PpDM | Análise crítica ao V Plano de Ação para a Prevenção e o Combate ao Tráfico de Seres Humanos (2025–2027)

O IV Plano de Ação para a Prevenção e o Combate ao Tráfico de Seres Humanos esteve em vigor entre 2018 e 2021, tendo terminado no final de 2021. O novo V Plano de Ação apenas entrou em vigor em 2025, deixando um intervalo de cerca de três a quatro anos (2022–2024) sem um plano nacional ativo.

Esta descontinuidade é reconhecida oficialmente:

“Após a cessação da vigência do IV Plano… verificou-se uma quebra na continuidade estratégica que se visa agora retomar.”
Fonte: Governo de Portugal, Diário da República

Este vazio estratégico ocorreu num período particularmente crítico, marcado pela rápida evolução do crime digital e pelos impactos da pandemia de COVID-19 (2020–2022) sobre os sistemas sociais e as forças de segurança. A ausência de um plano ativo terá prejudicado a coordenação nacional, a monitorização de casos e os mecanismos de apoio às vítimas.
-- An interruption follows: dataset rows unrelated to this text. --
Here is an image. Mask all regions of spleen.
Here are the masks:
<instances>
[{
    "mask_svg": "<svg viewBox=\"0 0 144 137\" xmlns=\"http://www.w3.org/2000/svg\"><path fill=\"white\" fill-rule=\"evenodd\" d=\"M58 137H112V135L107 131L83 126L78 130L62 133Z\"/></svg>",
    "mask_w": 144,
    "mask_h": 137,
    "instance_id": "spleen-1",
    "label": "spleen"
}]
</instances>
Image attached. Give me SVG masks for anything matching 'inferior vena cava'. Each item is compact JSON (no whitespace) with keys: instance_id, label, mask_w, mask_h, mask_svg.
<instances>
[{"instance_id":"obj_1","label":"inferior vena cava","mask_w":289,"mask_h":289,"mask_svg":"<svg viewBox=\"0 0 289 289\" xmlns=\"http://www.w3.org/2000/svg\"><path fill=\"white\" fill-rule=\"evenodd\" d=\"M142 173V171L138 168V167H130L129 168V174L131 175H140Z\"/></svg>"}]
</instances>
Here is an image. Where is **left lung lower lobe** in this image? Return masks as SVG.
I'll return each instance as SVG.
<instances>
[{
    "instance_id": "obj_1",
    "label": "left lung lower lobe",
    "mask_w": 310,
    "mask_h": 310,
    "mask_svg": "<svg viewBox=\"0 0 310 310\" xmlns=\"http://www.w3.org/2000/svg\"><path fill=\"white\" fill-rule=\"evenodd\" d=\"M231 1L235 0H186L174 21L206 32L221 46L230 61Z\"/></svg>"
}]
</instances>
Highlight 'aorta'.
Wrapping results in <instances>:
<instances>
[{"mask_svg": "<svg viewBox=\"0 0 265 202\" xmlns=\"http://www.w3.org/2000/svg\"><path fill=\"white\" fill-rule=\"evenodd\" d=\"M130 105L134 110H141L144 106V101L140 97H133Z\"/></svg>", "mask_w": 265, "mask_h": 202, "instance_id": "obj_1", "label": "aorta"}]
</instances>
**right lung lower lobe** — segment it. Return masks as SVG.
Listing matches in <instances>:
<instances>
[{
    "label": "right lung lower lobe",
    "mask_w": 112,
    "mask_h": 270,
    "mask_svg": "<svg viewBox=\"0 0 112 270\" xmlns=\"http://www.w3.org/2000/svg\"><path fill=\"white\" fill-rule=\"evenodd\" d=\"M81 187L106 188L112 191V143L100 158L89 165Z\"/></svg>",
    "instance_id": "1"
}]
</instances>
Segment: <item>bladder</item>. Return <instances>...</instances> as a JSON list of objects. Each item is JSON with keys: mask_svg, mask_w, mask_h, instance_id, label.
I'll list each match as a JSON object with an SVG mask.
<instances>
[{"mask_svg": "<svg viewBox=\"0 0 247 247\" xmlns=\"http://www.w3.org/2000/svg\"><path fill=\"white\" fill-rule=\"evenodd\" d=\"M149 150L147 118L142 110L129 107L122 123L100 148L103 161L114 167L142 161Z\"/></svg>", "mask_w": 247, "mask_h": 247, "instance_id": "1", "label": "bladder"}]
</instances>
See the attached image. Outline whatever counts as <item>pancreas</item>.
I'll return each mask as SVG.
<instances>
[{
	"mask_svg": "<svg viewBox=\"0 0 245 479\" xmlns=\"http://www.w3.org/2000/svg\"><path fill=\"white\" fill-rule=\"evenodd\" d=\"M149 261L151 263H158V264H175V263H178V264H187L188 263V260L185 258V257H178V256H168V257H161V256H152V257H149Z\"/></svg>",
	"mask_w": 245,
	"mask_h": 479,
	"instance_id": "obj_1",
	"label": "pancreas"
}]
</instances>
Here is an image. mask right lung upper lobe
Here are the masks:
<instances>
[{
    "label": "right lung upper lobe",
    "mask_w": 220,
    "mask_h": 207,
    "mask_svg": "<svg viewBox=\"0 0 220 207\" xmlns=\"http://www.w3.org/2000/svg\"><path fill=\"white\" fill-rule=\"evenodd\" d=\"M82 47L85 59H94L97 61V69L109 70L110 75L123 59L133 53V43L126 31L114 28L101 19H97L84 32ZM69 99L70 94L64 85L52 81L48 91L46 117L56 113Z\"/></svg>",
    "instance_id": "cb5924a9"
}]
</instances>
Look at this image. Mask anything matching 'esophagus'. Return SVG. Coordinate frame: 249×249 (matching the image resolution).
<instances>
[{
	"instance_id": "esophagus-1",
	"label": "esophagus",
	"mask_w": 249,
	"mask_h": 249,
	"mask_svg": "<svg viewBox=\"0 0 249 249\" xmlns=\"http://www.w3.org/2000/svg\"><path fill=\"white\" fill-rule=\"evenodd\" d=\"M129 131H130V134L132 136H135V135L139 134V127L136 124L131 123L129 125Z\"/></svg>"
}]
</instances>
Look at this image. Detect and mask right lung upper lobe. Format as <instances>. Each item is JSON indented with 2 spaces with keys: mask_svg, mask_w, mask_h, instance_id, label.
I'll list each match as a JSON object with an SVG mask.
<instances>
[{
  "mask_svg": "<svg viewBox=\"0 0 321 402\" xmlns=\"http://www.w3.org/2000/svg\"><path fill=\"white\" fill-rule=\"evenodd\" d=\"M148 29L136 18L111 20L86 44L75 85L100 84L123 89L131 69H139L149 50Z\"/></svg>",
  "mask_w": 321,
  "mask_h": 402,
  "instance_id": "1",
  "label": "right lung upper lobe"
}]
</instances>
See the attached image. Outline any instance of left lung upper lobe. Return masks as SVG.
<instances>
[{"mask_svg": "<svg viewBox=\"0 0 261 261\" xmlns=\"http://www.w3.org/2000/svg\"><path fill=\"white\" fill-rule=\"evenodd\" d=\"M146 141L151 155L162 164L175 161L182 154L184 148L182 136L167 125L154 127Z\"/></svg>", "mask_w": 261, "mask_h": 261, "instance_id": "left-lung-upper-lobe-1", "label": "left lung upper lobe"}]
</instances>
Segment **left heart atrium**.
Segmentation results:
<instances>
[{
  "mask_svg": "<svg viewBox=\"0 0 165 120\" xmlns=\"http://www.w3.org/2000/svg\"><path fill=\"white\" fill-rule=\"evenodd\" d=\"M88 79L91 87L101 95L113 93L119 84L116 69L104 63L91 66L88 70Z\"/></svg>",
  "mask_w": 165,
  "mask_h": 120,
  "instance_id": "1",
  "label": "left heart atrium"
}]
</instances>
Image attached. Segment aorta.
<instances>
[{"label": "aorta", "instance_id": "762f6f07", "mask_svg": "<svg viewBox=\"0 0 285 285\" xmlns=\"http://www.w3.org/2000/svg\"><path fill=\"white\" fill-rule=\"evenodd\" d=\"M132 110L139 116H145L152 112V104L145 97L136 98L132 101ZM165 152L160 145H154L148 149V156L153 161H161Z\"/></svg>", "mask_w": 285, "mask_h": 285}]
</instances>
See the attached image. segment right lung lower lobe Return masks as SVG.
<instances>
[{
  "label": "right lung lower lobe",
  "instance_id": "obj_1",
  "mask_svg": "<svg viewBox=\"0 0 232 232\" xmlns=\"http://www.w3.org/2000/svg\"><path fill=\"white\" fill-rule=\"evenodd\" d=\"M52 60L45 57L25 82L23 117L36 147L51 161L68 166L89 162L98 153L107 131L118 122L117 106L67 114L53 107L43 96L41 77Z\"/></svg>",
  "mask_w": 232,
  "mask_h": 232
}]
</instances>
Esta lacuna revela uma postura reativa, em vez de uma visão estratégica e preventiva no combate ao tráfico de seres humanos.
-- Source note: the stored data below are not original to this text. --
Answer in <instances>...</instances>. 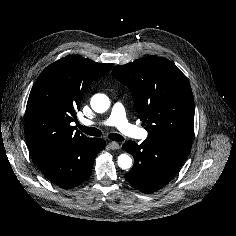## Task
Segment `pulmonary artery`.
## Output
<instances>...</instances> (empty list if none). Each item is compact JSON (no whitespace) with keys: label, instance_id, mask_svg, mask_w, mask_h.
<instances>
[{"label":"pulmonary artery","instance_id":"pulmonary-artery-1","mask_svg":"<svg viewBox=\"0 0 236 236\" xmlns=\"http://www.w3.org/2000/svg\"><path fill=\"white\" fill-rule=\"evenodd\" d=\"M83 124L88 127H94L97 123L86 120L83 122ZM102 124L107 126H115L123 134L133 138L146 139L148 136L146 130L139 128L128 121L125 108L120 102H116L113 105L108 118Z\"/></svg>","mask_w":236,"mask_h":236}]
</instances>
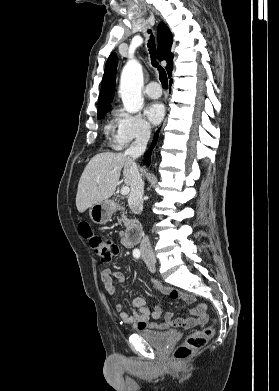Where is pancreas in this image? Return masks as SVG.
Instances as JSON below:
<instances>
[{"mask_svg": "<svg viewBox=\"0 0 279 391\" xmlns=\"http://www.w3.org/2000/svg\"><path fill=\"white\" fill-rule=\"evenodd\" d=\"M119 222H123L125 226H128L130 223L129 220L127 219L126 213L124 211L122 212V217H121V219H119Z\"/></svg>", "mask_w": 279, "mask_h": 391, "instance_id": "1", "label": "pancreas"}]
</instances>
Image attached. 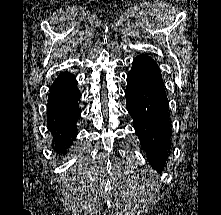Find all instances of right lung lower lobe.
Masks as SVG:
<instances>
[{"label": "right lung lower lobe", "instance_id": "1", "mask_svg": "<svg viewBox=\"0 0 221 215\" xmlns=\"http://www.w3.org/2000/svg\"><path fill=\"white\" fill-rule=\"evenodd\" d=\"M80 96L76 77L68 72L60 73L50 88L47 123L55 135L57 151H64L75 137Z\"/></svg>", "mask_w": 221, "mask_h": 215}]
</instances>
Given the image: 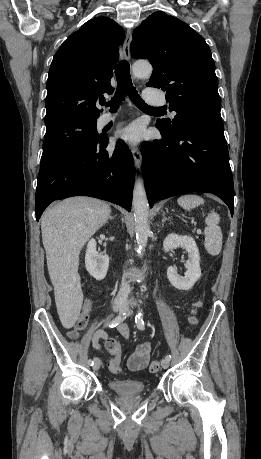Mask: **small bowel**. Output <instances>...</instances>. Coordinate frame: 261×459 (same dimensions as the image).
<instances>
[{"label":"small bowel","mask_w":261,"mask_h":459,"mask_svg":"<svg viewBox=\"0 0 261 459\" xmlns=\"http://www.w3.org/2000/svg\"><path fill=\"white\" fill-rule=\"evenodd\" d=\"M92 304H93L92 299L90 297H87L83 302L81 314L88 316L92 309ZM118 331L125 338L129 337V328L126 324L124 323L120 324L118 326ZM70 336L73 339L78 338L77 331L76 330L71 331ZM107 338H108V334L105 331V329L101 328V329L96 330L92 337L93 347L96 350L103 352L102 347L100 345V340H105ZM150 351H151V346H150V343L148 342H144V343H140L136 345L133 353L130 355L129 360H128L129 369L132 371L144 370L149 362Z\"/></svg>","instance_id":"obj_1"}]
</instances>
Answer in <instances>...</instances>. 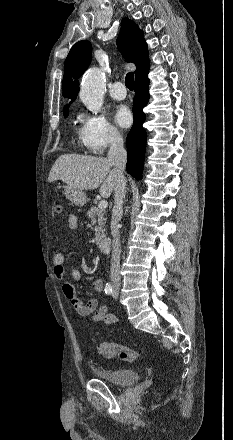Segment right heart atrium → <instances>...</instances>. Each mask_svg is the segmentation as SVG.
<instances>
[{
    "instance_id": "1",
    "label": "right heart atrium",
    "mask_w": 233,
    "mask_h": 440,
    "mask_svg": "<svg viewBox=\"0 0 233 440\" xmlns=\"http://www.w3.org/2000/svg\"><path fill=\"white\" fill-rule=\"evenodd\" d=\"M80 138L85 149L102 154L108 147L122 142L120 131L102 114H81Z\"/></svg>"
}]
</instances>
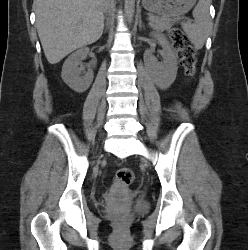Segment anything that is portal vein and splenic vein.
I'll use <instances>...</instances> for the list:
<instances>
[{
	"label": "portal vein and splenic vein",
	"instance_id": "portal-vein-and-splenic-vein-1",
	"mask_svg": "<svg viewBox=\"0 0 248 250\" xmlns=\"http://www.w3.org/2000/svg\"><path fill=\"white\" fill-rule=\"evenodd\" d=\"M156 18L157 17H155V16H150L148 19H149V21H154ZM191 22H192V20L187 21V23H191Z\"/></svg>",
	"mask_w": 248,
	"mask_h": 250
}]
</instances>
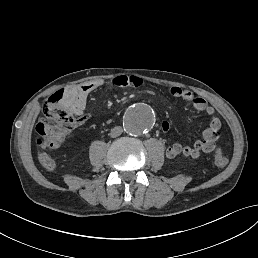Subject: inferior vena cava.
<instances>
[{
    "label": "inferior vena cava",
    "instance_id": "obj_1",
    "mask_svg": "<svg viewBox=\"0 0 258 258\" xmlns=\"http://www.w3.org/2000/svg\"><path fill=\"white\" fill-rule=\"evenodd\" d=\"M123 130H122V127L120 126H116L114 127L111 131H110V136L112 138H115V137H118L122 134Z\"/></svg>",
    "mask_w": 258,
    "mask_h": 258
}]
</instances>
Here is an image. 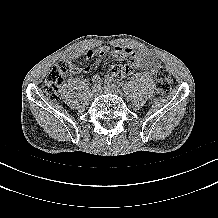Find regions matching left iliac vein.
Wrapping results in <instances>:
<instances>
[{"label":"left iliac vein","mask_w":218,"mask_h":218,"mask_svg":"<svg viewBox=\"0 0 218 218\" xmlns=\"http://www.w3.org/2000/svg\"><path fill=\"white\" fill-rule=\"evenodd\" d=\"M103 92L116 94L118 96H122V91L118 87H114L113 84H108L102 88Z\"/></svg>","instance_id":"1"}]
</instances>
V Plano de Ação para a Prevenção e o Combate ao Tráfico de Seres Humanos

Destaque positivo

O V Plano apresenta algumas iniciativas relevantes:

  • a criação de 10 unidades integradas de fronteira e intervenção, com equipas da PSP e da GNR.

  • a expansão da rede de acolhimento e proteção, incluindo duas novas estruturas de autonomização de vítimas previstas para 2026.
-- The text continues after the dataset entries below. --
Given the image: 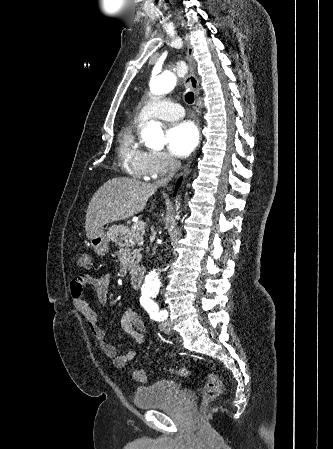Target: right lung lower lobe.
I'll return each instance as SVG.
<instances>
[{"label": "right lung lower lobe", "instance_id": "1", "mask_svg": "<svg viewBox=\"0 0 333 449\" xmlns=\"http://www.w3.org/2000/svg\"><path fill=\"white\" fill-rule=\"evenodd\" d=\"M179 185H180V180L178 181V183H177V187H176V189L179 187Z\"/></svg>", "mask_w": 333, "mask_h": 449}]
</instances>
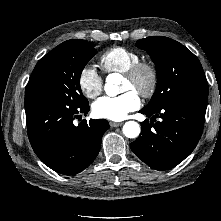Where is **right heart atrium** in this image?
Returning a JSON list of instances; mask_svg holds the SVG:
<instances>
[{"mask_svg": "<svg viewBox=\"0 0 221 221\" xmlns=\"http://www.w3.org/2000/svg\"><path fill=\"white\" fill-rule=\"evenodd\" d=\"M78 86L86 97L93 99L101 94L103 79L94 66L86 65L79 73Z\"/></svg>", "mask_w": 221, "mask_h": 221, "instance_id": "right-heart-atrium-1", "label": "right heart atrium"}]
</instances>
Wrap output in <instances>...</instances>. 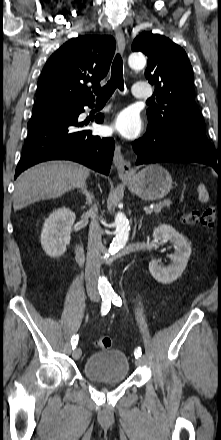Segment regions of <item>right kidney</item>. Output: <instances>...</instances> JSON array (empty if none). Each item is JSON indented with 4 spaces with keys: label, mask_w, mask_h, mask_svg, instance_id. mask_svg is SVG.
I'll list each match as a JSON object with an SVG mask.
<instances>
[{
    "label": "right kidney",
    "mask_w": 221,
    "mask_h": 440,
    "mask_svg": "<svg viewBox=\"0 0 221 440\" xmlns=\"http://www.w3.org/2000/svg\"><path fill=\"white\" fill-rule=\"evenodd\" d=\"M75 214L67 208L53 211L45 220L41 232V245L45 253L52 258L63 255L70 243L71 227Z\"/></svg>",
    "instance_id": "right-kidney-1"
}]
</instances>
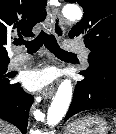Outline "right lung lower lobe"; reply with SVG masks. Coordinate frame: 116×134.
<instances>
[{"instance_id": "98d812e1", "label": "right lung lower lobe", "mask_w": 116, "mask_h": 134, "mask_svg": "<svg viewBox=\"0 0 116 134\" xmlns=\"http://www.w3.org/2000/svg\"><path fill=\"white\" fill-rule=\"evenodd\" d=\"M32 102V95L24 92L17 83L11 92L0 95V118L12 123L26 134Z\"/></svg>"}]
</instances>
  • e a formação profissional e capacitação digital para profissionais de primeira linha (forças de segurança, profissionais de saúde), com foco na deteção e combate de redes de tráfico online.

Estas medidas representam avanços importantes, mas dependem de cooperação interinstitucional, vontade política e financiamento consistente.

Financiamento não é objetivado

O modelo de financiamento e os indicadores de monitorização levantam preocupações. Por exemplo, a Medida 211 avalia investimento em serviços de apoio às vítimas apenas pelo número de protocolos assinados e vagas disponíveis.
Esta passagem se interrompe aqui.